If you don't respond with a valid token in the Origin-Trial header the partitioned cookies on the machine will be converted to unpartitioned cookies.

For more details, check out CHIPS documentation on chromium.org.

DevTools

  1. Go to chrome://flags/#partitioned-cookies and change the setting to "Enabled".
  2. Restart Chromium by clicking the "Relaunch" button in the bottom-right corner, or by navigating to chrome://restart.
  3. Go to chrome://settings/cookies and make sure that the radio button is set to "Allow all cookies" or "Block third-party cookies in Incognito".
  4. Load the site with the embed.
  5. Open Open DevTools to Application > Cookies > yourSite and look for the Partition Key column in DevTools.

Additional details

Cookies requirements

  • Partitioned cookies must be set with the Secure. (Path=/ is no longer required: see github.com/privacycg/CHIPS/pull/49).
  • SameParty attribute cannot be used along with Partitioned.

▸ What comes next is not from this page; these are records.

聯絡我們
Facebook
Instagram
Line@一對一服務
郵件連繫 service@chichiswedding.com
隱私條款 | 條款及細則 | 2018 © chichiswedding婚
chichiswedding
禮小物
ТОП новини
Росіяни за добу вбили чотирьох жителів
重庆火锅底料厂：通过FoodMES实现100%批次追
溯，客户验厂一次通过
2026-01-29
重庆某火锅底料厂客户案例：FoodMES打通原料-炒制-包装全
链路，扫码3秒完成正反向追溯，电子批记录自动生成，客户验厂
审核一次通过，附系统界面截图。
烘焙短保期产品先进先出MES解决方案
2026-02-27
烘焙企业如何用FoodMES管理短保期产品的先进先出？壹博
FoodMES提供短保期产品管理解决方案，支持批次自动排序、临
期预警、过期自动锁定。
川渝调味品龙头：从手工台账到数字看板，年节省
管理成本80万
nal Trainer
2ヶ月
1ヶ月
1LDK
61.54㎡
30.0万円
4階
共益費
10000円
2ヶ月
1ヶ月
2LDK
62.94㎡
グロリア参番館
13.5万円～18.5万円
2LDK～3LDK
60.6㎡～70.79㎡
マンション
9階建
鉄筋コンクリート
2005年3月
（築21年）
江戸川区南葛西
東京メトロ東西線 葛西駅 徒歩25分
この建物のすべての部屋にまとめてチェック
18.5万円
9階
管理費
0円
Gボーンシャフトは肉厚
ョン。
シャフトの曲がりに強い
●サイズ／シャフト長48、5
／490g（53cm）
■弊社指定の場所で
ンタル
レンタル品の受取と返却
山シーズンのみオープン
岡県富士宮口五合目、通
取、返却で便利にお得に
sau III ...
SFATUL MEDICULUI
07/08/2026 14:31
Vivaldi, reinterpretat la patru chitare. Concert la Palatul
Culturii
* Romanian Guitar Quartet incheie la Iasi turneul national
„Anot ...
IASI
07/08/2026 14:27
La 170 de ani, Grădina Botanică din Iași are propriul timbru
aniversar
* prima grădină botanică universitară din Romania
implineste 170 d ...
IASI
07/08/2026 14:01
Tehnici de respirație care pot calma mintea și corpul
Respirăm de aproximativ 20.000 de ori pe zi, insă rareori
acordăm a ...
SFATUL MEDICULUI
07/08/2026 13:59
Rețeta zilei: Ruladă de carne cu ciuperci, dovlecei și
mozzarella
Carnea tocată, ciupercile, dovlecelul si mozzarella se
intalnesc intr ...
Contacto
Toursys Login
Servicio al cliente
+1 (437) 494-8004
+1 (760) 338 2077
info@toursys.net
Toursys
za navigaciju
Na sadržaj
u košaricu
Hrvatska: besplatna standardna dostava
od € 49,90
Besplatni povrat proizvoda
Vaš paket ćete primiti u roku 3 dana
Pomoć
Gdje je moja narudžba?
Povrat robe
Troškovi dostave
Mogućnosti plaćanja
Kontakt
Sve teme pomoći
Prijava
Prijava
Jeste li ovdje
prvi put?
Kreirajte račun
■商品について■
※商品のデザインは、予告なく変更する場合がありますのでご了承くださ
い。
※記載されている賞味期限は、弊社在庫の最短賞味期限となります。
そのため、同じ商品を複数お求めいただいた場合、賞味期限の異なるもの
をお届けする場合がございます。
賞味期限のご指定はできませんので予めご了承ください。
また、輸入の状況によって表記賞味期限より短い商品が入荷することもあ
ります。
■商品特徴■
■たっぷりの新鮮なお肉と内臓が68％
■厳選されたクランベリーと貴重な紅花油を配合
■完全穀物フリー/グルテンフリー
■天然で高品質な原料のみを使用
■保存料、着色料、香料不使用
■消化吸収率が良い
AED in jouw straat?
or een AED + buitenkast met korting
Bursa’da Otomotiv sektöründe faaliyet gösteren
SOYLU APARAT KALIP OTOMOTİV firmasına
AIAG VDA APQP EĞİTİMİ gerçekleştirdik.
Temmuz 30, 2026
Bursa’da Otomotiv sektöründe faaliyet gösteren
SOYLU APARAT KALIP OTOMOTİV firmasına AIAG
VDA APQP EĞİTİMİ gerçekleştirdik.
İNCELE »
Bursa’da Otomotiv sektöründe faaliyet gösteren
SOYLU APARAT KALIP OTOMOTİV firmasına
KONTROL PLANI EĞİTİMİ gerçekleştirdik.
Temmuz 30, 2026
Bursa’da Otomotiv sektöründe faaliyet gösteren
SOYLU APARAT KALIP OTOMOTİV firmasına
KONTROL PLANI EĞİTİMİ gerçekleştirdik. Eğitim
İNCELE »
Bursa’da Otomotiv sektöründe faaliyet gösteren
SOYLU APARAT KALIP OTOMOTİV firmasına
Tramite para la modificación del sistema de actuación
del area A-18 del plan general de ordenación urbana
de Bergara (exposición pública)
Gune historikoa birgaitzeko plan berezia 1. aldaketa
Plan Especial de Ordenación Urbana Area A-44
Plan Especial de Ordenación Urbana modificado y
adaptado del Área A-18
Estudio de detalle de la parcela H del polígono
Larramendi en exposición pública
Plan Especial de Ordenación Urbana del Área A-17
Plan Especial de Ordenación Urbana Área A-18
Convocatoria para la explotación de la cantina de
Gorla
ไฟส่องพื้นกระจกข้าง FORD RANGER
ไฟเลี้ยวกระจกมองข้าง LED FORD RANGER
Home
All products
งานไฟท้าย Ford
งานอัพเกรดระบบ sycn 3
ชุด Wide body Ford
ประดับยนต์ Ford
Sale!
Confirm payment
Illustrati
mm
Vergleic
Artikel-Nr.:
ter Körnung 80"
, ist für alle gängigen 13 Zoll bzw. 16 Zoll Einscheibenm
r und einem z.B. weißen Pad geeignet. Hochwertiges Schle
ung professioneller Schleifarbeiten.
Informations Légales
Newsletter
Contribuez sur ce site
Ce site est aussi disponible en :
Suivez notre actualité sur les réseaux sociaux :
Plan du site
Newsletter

Chrome will enforce these rules for cookies set with the Partitioned attribute whether cookie partitioning is enabled or disabled. Cookies that are set incorrectly will be rejected.

If cookie partitioning is disabled, but the cookie is set with the correct attributes, Chrome will ignore the Partitioned attribute and the resulting cookie will still be sent in requests to its host on different top-level sites than where it was set.

Partitioned cookies should include SameSite=None attribute as well, to allow cookies to be sent in a third-party context in browsers that don't support cookie partitioning.

JavaScript and service workers

Frames that opt into the origin trial will have access to reading and writing partitioned cookies using JavaScript APIs such as document.cookie and the CookieStore API. Frames that are not in the trial's scripts won't be able to read nor write partitioned cookies.

The CHIPS origin trial is not supported in service workers.